Thinking about where universities are heading in relation to the reading ‘Online learning communities: Common ground and critical differences in designing technical environments.’ by Riel and Polin (2004), it seems that there may be a need to support wider communities than just the internal ones of staff and students. The focus on graduate attributes, student outcomes, and lifelong learning fits a need to involve the wider community in the learning. Indeed, the recent move in at my workplace to support cross-disciplinary task-based communities is evidence of that. Through internal and external mentoring, students are being supported in developing solutions to issues or problems to which they have some passion. The learning communities form in a number of ways through this program:

  1. A set task – one or more students (or an external body) have an idea to solve an issue. Other students will join to add their expertise towards that common goal
  2. A passion – students come together first to advance their understanding of a particular issue or passion.
  3. An enthusiasm – students may have no particular goal or passion in mind but are enthusiastic about being involved in a collaborative effort. Often they will join one of the above communities OR will seek out an issue that other enthusiastic students have an interest in.

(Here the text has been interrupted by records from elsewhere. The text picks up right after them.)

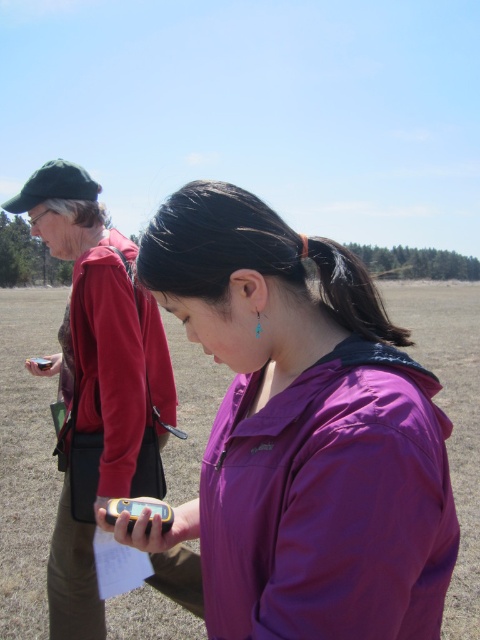 Does point (247, 224) come closer to viewer compared to point (107, 360)?

Yes.

Between point (410, 452) and point (121, 240), which one is positioned behind?

Positioned behind is point (121, 240).

Identify the location of purple fabric jacket at center. (301, 433).

Is matte black gps at left below black silky hair at upper center?

Yes, matte black gps at left is below black silky hair at upper center.

Locate an element on the screen. matte black gps at left is located at coordinates (103, 324).

I want to click on matte black gps at left, so click(x=103, y=324).

Which of these two, matte red jacket at center or black silky hair at upper center, stands shorter?

black silky hair at upper center

Can you confirm if matte red jacket at center is positioned to the left of black silky hair at upper center?

Indeed, matte red jacket at center is positioned on the left side of black silky hair at upper center.

Image resolution: width=480 pixels, height=640 pixels. In order to click on matte red jacket at center in this screenshot , I will do `click(116, 381)`.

While the majority of these communities do end up being task-based and resulting in a tangible outcome, some may remain knowledge communities only, with the purpose of furthering the knowledge about an issue. With the involvement of external professionals and industry, the students are also able to connect with existing communities of practice. As Riel and Polin mention, it’s not easy to form these within an educational institution because it is temporary and has few experts available.  However, by providing an avenue to external communities of practice, an institution can support the students in becoming involved as apprentices in those communities.

I think cross-disciplinary collaboration is still relatively unsupported in universities but is direly needed to achieve an authentic learning experience. In my studies of multimedia and computer games, it was difficult to find that authenticity. One of the final subjects I completed, required a prototype of a game to be created. One of the difficulties lays in the amount of information we had to learn outside our discipline in order to complete the task. And having completed it, there were parts that could not be true to what the output would be in a real situation (such as the marketing plan, the advertising, the legal issues, business case, distribution plan, etc). This could have involved students from marketing, law, accounting, business, and more. Involving these students in the development of such a product would have provided a much more ‘real-life’ experience. Not only this, but it could have provided the opportunity for students just starting out in their first year of the discipline to get involved in smaller aspects of the project as well.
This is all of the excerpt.